**DIRECTIONS FOR THIS TASK:**
Every line containing "contains" should be identified and copied from the data below.
◆ ◆ ◆ ◆
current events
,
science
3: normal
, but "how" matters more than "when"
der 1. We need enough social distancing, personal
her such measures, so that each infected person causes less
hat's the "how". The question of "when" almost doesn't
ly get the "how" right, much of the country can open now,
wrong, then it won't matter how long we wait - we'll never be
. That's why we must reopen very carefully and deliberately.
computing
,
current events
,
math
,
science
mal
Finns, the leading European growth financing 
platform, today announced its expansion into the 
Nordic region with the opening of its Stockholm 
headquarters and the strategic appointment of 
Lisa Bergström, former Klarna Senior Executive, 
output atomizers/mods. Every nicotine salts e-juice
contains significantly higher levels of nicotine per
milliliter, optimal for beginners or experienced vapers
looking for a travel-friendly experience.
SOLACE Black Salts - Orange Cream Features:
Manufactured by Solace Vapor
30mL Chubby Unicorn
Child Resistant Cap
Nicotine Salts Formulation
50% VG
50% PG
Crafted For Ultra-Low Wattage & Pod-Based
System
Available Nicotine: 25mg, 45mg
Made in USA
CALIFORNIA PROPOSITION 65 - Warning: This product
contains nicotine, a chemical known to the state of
◆ ◆ ◆ ◆
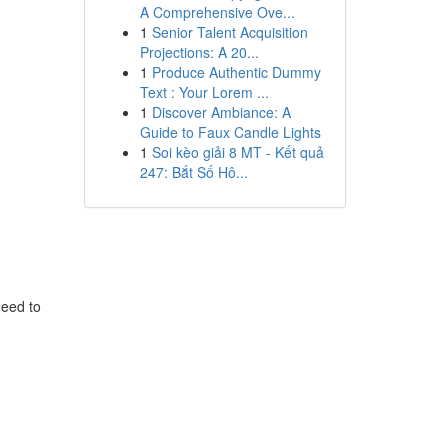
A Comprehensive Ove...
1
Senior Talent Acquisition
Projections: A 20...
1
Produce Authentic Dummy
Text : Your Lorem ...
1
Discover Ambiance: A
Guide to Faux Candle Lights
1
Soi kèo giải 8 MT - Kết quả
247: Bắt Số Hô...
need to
◆ ◆ ◆ ◆
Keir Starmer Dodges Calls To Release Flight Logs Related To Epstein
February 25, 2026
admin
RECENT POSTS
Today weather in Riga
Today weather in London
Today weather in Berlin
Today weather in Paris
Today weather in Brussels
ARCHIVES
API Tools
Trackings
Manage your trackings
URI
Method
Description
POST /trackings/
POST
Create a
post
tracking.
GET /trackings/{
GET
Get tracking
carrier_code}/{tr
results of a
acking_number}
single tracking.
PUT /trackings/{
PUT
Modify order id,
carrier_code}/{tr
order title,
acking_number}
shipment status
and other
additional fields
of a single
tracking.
◆ ◆ ◆ ◆
**OUTPUT BELOW:**
contains significantly higher levels of nicotine per
contains nicotine, a chemical known to the state of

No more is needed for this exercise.